Directions for the data below: repeat exactly the lines from the one with "aufgeblasen wird. Dies" through the one with "La NFL ritorna oggi su Rocket", both included, and omit all pictures.

Stored records:
((

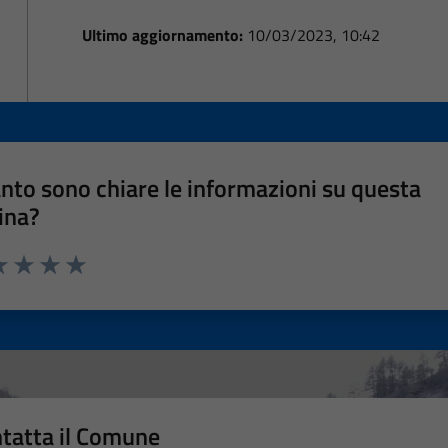
Ultimo aggiornamento:
10/03/2023, 10:42
nto sono chiare le informazioni su questa
ina?
a 1 stelle su 5
luta 2 stelle su 5
Valuta 3 stelle su 5
Valuta 4 stelle su 5
Valuta 5 stelle su 5
tatta il Comune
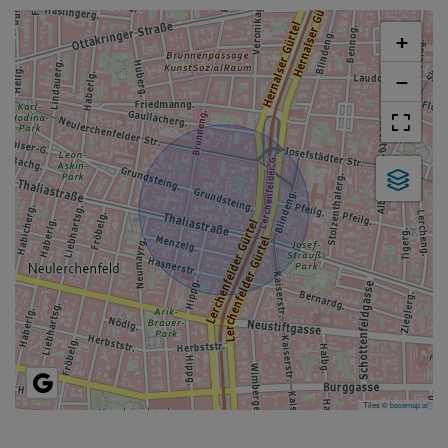
+
−
Tiles ©
basemap.at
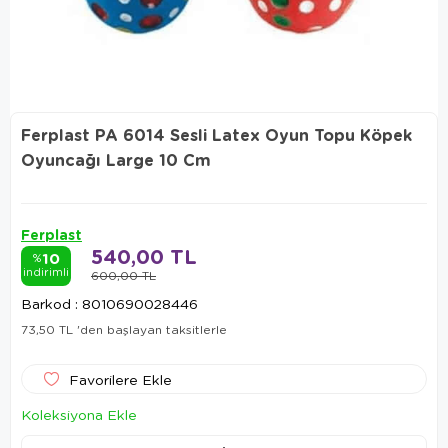
Ferplast PA 6014 Sesli Latex Oyun Topu Köpek
Oyuncağı Large 10 Cm
Ferplast
540,00 TL
10
%
indirimli
600,00 TL
Barkod
:
8010690028446
73,50 TL
'den başlayan taksitlerle
Favorilere Ekle
Koleksiyona Ekle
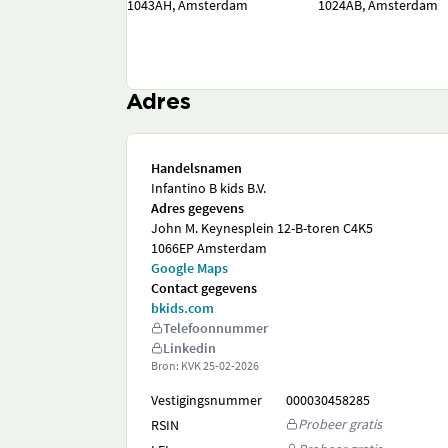
1043AH, Amsterdam
1024AB, Amsterdam
Adres
Handelsnamen
Infantino B kids B.V.
Adres gegevens
John M. Keynesplein 12-B-toren C4K5
1066EP Amsterdam
Google Maps
Contact gegevens
bkids.com
Telefoonnummer
Linkedin
Bron: KVK
25-02-2026
Vestigingsnummer
000030458285
Probeer gratis
RSIN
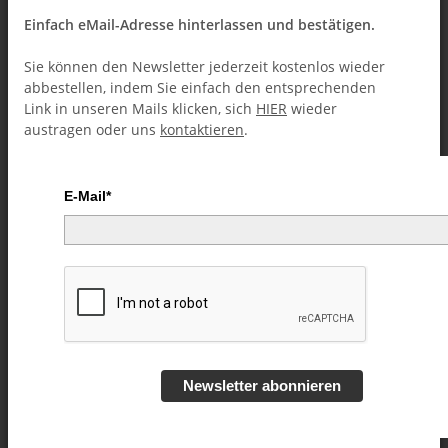
Einfach eMail-Adresse hinterlassen und bestätigen.
Sie können den Newsletter jederzeit kostenlos wieder
abbestellen, indem Sie einfach den entsprechenden
Link in unseren Mails klicken, sich
HIER
wieder
austragen oder uns
kontaktieren
.
E-Mail*
Anatomy of Misdirection by
Joseph Bruno - eBook
DOWNLOAD
Newsletter abonnieren
Artikelnummer:
52051
Kategorie:
eBooks (Downloads)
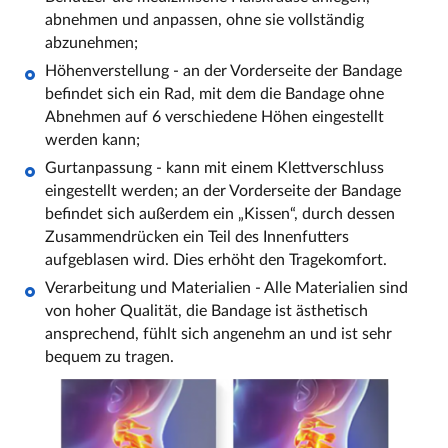
abnehmen und anpassen, ohne sie vollständig
abzunehmen;
Höhenverstellung - an der Vorderseite der Bandage
befindet sich ein Rad, mit dem die Bandage ohne
Abnehmen auf 6 verschiedene Höhen eingestellt
werden kann;
Gurtanpassung - kann mit einem Klettverschluss
eingestellt werden; an der Vorderseite der Bandage
befindet sich außerdem ein „Kissen“, durch dessen
Zusammendrücken ein Teil des Innenfutters
aufgeblasen wird. Dies erhöht den Tragekomfort.
Verarbeitung und Materialien - Alle Materialien sind
von hoher Qualität, die Bandage ist ästhetisch
ansprechend, fühlt sich angenehm an und ist sehr
bequem zu tragen.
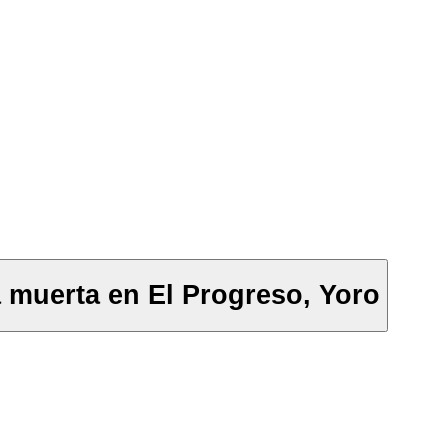
a muerta en El Progreso, Yoro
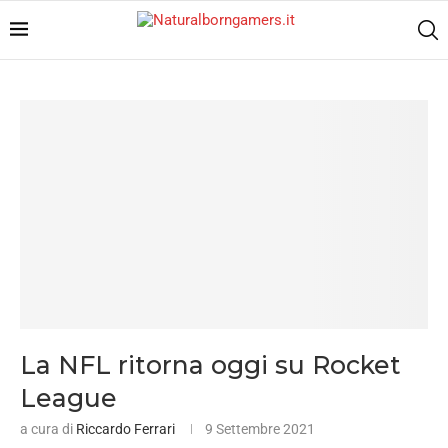
La NFL ritorna oggi su Rocket
League
a cura di
Riccardo Ferrari
9 Settembre 2021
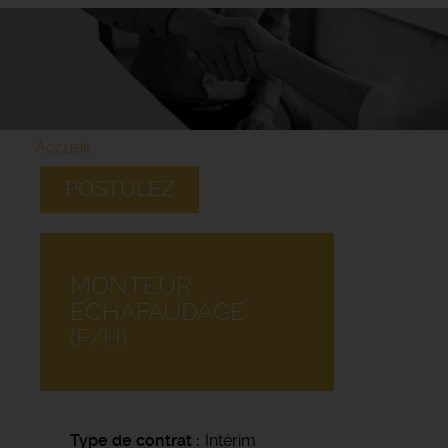
Accueil
POSTULEZ
MONTEUR
ÉCHAFAUDAGE
(F/H)
Type de contrat
Intérim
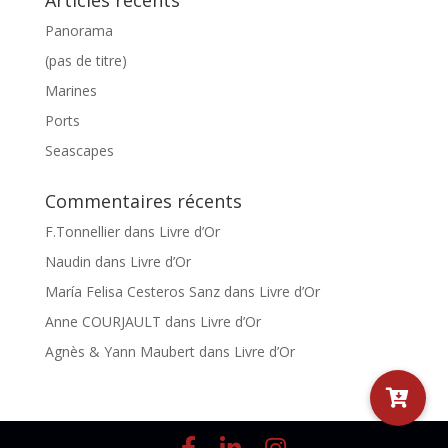
Articles récents
Panorama
(pas de titre)
Marines
Ports
Seascapes
Commentaires récents
F.Tonnellier
dans
Livre d’Or
Naudin
dans
Livre d’Or
María Felisa Cesteros Sanz
dans
Livre d’Or
Anne COURJAULT
dans
Livre d’Or
Agnès & Yann Maubert
dans
Livre d’Or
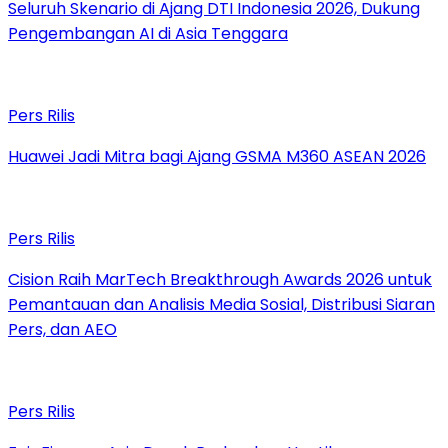
Seluruh Skenario di Ajang DTI Indonesia 2026, Dukung
Pengembangan AI di Asia Tenggara
Pers Rilis
Huawei Jadi Mitra bagi Ajang GSMA M360 ASEAN 2026
Pers Rilis
Cision Raih MarTech Breakthrough Awards 2026 untuk
Pemantauan dan Analisis Media Sosial, Distribusi Siaran
Pers, dan AEO
Pers Rilis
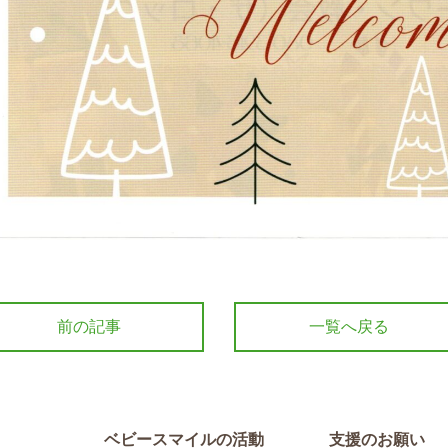
前の記事
一覧へ戻る
ベビースマイルの活動
支援のお願い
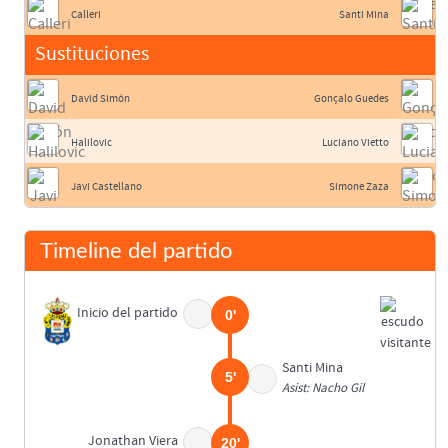
Calleri
Santi Mina
Sustituciones
David Simón
Gonçalo Guedes
Halilovic
Luciano Vietto
Javi Castellano
Simone Zaza
Timeline del partido
Inicio del partido
0'
Santi Mina
5'
Asist: Nacho Gil
Jonathan Viera
20'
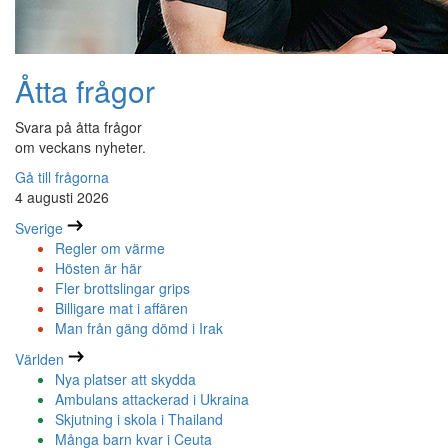
Åtta frågor
Svara på åtta frågor
om veckans nyheter.
Gå till frågorna
4 augusti 2026
Sverige
Regler om värme
Hösten är här
Fler brottslingar grips
Billigare mat i affären
Man från gäng dömd i Irak
Världen
Nya platser att skydda
Ambulans attackerad i Ukraina
Skjutning i skola i Thailand
Många barn kvar i Ceuta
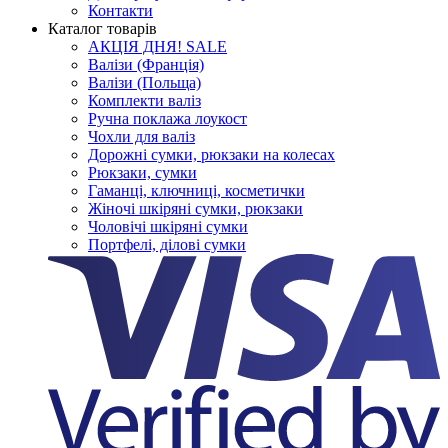
Контакти
Каталог товарів
АКЦІЯ ДНЯ! SALE
Валізи (Франція)
Валізи (Польща)
Комплекти валіз
Ручна поклажа лоукост
Чохли для валіз
Дорожні сумки, рюкзаки на колесах
Рюкзаки, сумки
Гаманці, ключниці, косметички
Жіночі шкіряні сумки, рюкзаки
Чоловічі шкіряні сумки
Портфелі, ділові сумки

))

> [Answer for this exercise]
aufgeblasen wird. Dies erhöht den Tragekomfort.
Verarbeitung und Materialien - Alle Materialien sind
von hoher Qualität, die Bandage ist ästhetisch
ansprechend, fühlt sich angenehm an und ist sehr
bequem zu tragen.
a muerta en El Progreso, Yoro
La NFL ritorna oggi su Rocket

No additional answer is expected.